Except his actions did not show it, even if his words sounded true.

‘You say that …’

‘Trust that I have my daughters’ best interests at heart.’

And she looked at his pain ravaged face and into eyes that glittered with the flames of hell. Somehow she did trust him. Despite all evidence to the contrary, she did believe him.

What did this man do to her? she begged of herself.

‘Please, Emir, go.’

She could not think when he was around; she lost herself when he was near.

‘Go,’ she said, and walked to the bedroom.

‘Go.’ She sobbed as still by the pool he stood.

And she knew it was hopeless. For to leave he would have to walk past her, and not to touch would be an impossible ask.

‘Go.’ She begged, even as she undressed for him, crying with shame at her own need.

She pulled down the zipper, slipped off the gown as he walked now towards her, her actions opposing her words as she removed her bra. Emir unbuckled his belt while entering the bedroom. Even then she shook her head. Even then she denied it as she took down her panties.

‘No …’ She changed her plea. She was sobbing as he kissed her down onto the bed, but she was grateful for the mattress that met her back for she got the gift of his full weight pressed into her. ‘We mustn’t …’ She pushed at his bare chest but her fingers attempted to grip his skin, her nails wanted to dig in and leave her mark. ‘Emir, you know that we mustn’t …’

He took her hands and captured her wrists, held them over her head and hungrily kissed her. Then with words he fought for what they both needed tonight. ‘We must.’

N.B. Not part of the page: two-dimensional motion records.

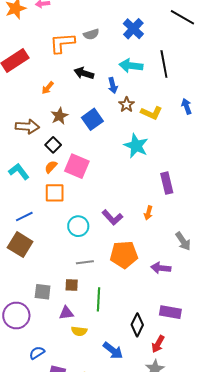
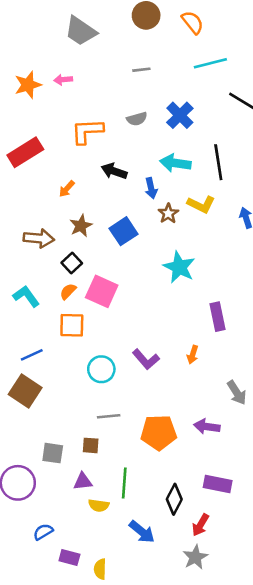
gray semicircle: (91, 34) -> (137, 119), moved
yellow L-shape: (151, 113) -> (201, 204), moved
orange pentagon: (124, 255) -> (159, 432), moved
green line: (98, 299) -> (124, 483), moved

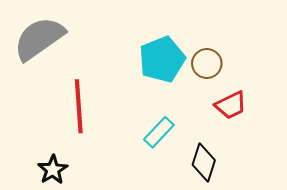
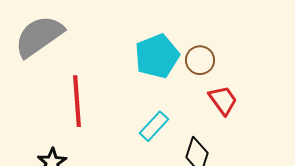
red trapezoid: (231, 105) -> (223, 100), turned -100

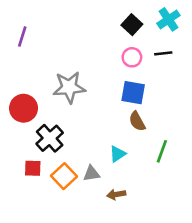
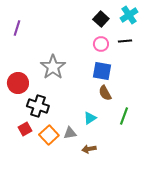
gray star: (69, 87) -> (53, 67), turned -30
black cross: (50, 138) -> (38, 106), turned -30
red square: (33, 168) -> (25, 129), turned -32

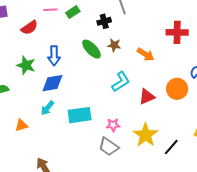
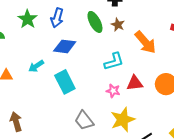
orange arrow: (146, 54) -> (145, 42), size x1.4
blue diamond: (52, 83) -> (65, 46), moved
cyan rectangle: (80, 115) -> (65, 82), turned 55
pink star: (113, 125) -> (113, 91), moved

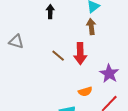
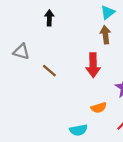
black arrow: (50, 12) -> (49, 18), moved
brown line: (58, 56) -> (49, 71), moved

His words were truthful, and he was fierce. Even naked he ruled her as he told her that he would make it work.

‘We will be together …’

‘There is no way …’

‘I will find a way,’ he told her. ‘I will make this work. I will come to you in the night-time and in later years I will visit you and the girls in London.’

‘Your mistress …?’

‘More than a mistress,’ he said between frantic kisses. ‘You will care for the twins. You will raise them.’

Was it possible to love and hate at the same time?

To be filled with both want and loathing as he bound her to him, but with a life of lies?

He offered her everything, yet gave her nothing.

A life with no voice, Amy realised, and it was then that she found hers.

‘ No.’

His hands released their grip but she did not push him off. Instead she wrapped her arms around his back. ‘This ends tonight.’

Their bodies knew that she lied.

All night he had been wanting her, and all night she had been waiting for him. They met now and their kisses tasted of fury for the future they could not have. She felt his anger as he stabbed inside her—anger at the rules that denied him the woman he wanted by his side. But for now there was an outlet, and he was animal. He bucked inside her and she lifted her hips to him. Their eyes locked in a strange loathing of what they might make the other do so easily. So easily she came to him.

And so deeply he delivered.

He knew she would shout. He felt her lungs fill and the tension in her throat as he shot into her; he felt her scream even as it rose, for his body and his soul knew her.

She came in a way she never had before, tightened in possession as he drove her further. She was grateful for his hand that smothered her mouth, furious that the only restraint he could muster was to stifle her screams with the hand she could never take.

She told herself she hated him.

Reminded herself she did not want to be his wife.

She was relieved it was over, surely?

They lay for a suitable while, waiting for normality to return, for the madness to subside, for him to rise from her bed and head to his own. But as he went to do so Amy’s hand reached out to him and it was then that she cried, for she had proved that she lied.

Her fierce vow that it would end tonight had already been downgraded to the morning.